Бескрайние поля стелились вокруг них, и тёмные воды отравленного моря казались краем этого спешно темнеющего мира. Неподалёку лежало несколько заброшенных деревень, куда только недавно, судя по всему, стала возвращаться жизнь. Наверное, тот умник был отчасти прав — рано или поздно, человечество устанет влачить жизнь в бункерах, да и уровень радиации станет ниже, а потому люди начнут потихоньку приходить в себя и отстраивать города, осваивать сельское хозяйство. Вот, взять тот же Каркасовск…

Но холод одолевал любые мысли. Близился вечер, а вместе с ним и более жуткая стужа.
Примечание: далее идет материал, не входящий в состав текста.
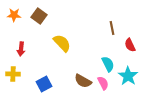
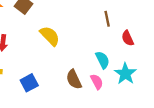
brown semicircle: (83, 81) -> (74, 79), turned 36

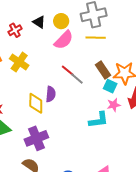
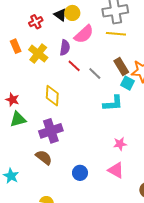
yellow circle: (61, 21) -> (72, 13), moved
red line: (68, 71) -> (74, 66), moved
purple semicircle: (51, 94) -> (65, 48), moved
pink star: (114, 105) -> (120, 144), moved
cyan L-shape: (99, 120) -> (113, 103), moved

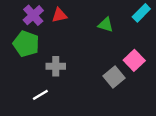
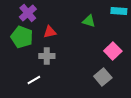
cyan rectangle: (141, 13) -> (119, 11), turned 49
red triangle: (59, 15) -> (50, 32), moved
gray square: (114, 77) -> (103, 77), moved

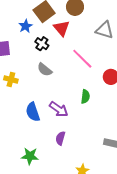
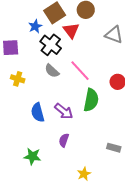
black cross: (42, 44) -> (51, 45), size x1.5
pink line: (82, 59) -> (80, 71), moved
green semicircle: (85, 97) -> (91, 100), size x1.6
Наконец, сквозь вой ветра раздался рёв двигателя. С миганием фар и гудками с востока близилось ржавое корыто, и мужчина хотел уже было схорониться где-нибудь, да только то подъехала старая синяя Нива. Человек в бинтах сразу успокоился и вальяжно достал ещё одну папиросу. С водительского сидения вышел невысокий, но крепкий мужчина в солнцезащитных очках и натянутой по уши шапке. В руках он перебирал чётки, а из-под чёрного ватника торчал красный, как советский флаг, пиджак — мода на них добралась и сюда.

-Здорово, Удав, — протянул он руку с мерзким оскалом и кивнул пленнице. — Чё, эта сука брыкалась?
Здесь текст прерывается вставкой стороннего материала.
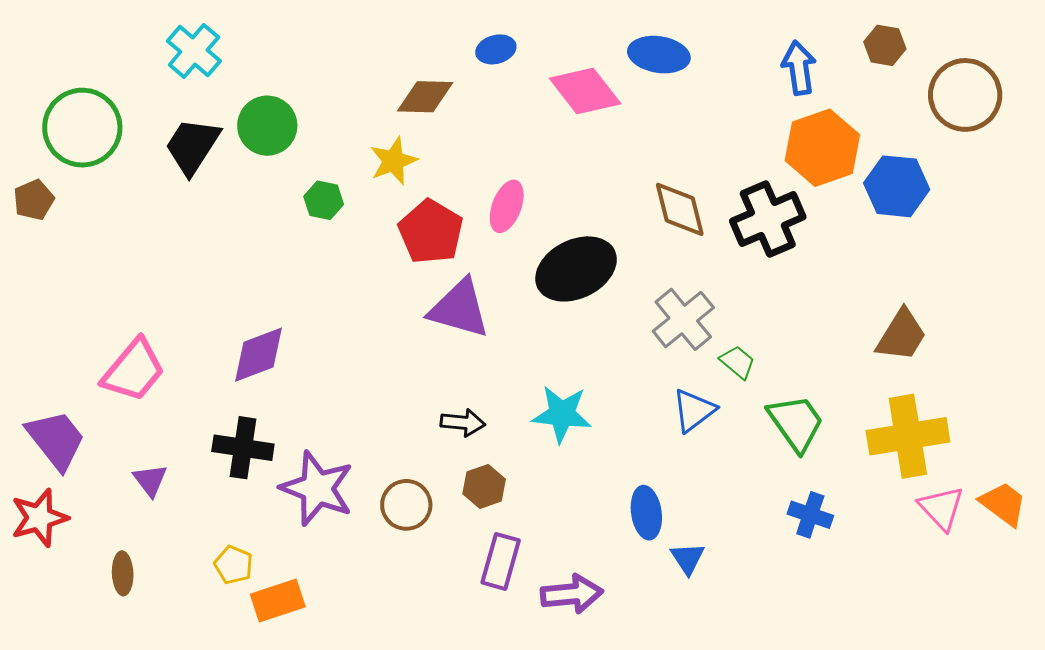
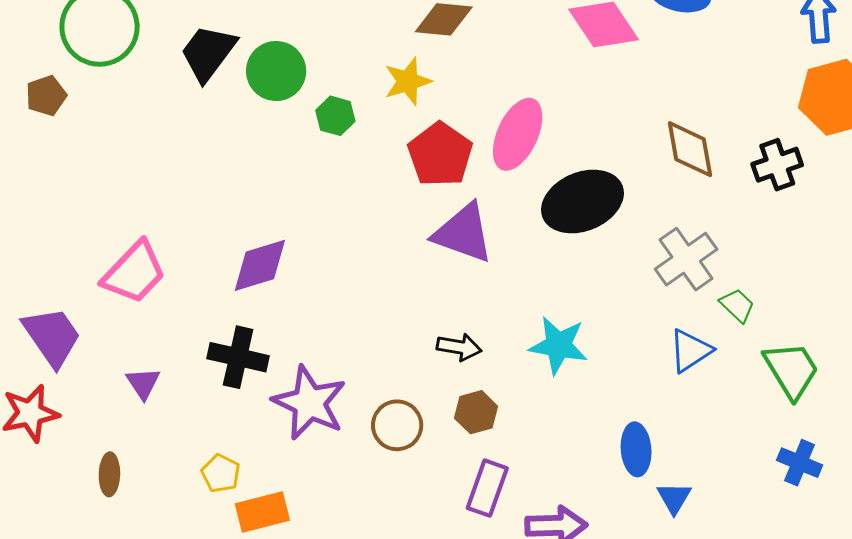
green circle: (267, 126) -> (276, 71), moved
pink ellipse: (507, 206) -> (518, 134), size x1.4
black cross: (768, 219) -> (777, 165), size x0.7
Мужчина в дублёнке кивнул и вновь закурил.

-Я чуть не замёрз, пока тебя ждал. Что так долго?

Невысокий мужчина, потирая усища и тоже закуривая, просто пожал плечами.

-Да шеф наш, конечно… Не говори только ему, хоккей? Странный иногда… Ладно, чё яйца морозить? Поехали уже, по дороге попыхтим.

-Да ладно? — не без сарказма в голосе воскликнул Удав. Он грубо дёрнул цепь, отчего и без того ослабленная пленница безвольно подалась вперёд, выругалась, за что и получила кулаком в лоб. — Садись.

Девушка с ужасом взглянула на Удава, и её губы задрожали.

-Пожалуйста, — зашептала она на ломанном русском. — Зинъар. Кирэмь. Пожалуйста.

-Говоришь, всё-таки? — он дёрнулся, но через силу толкнул девушку. — Садись, давай.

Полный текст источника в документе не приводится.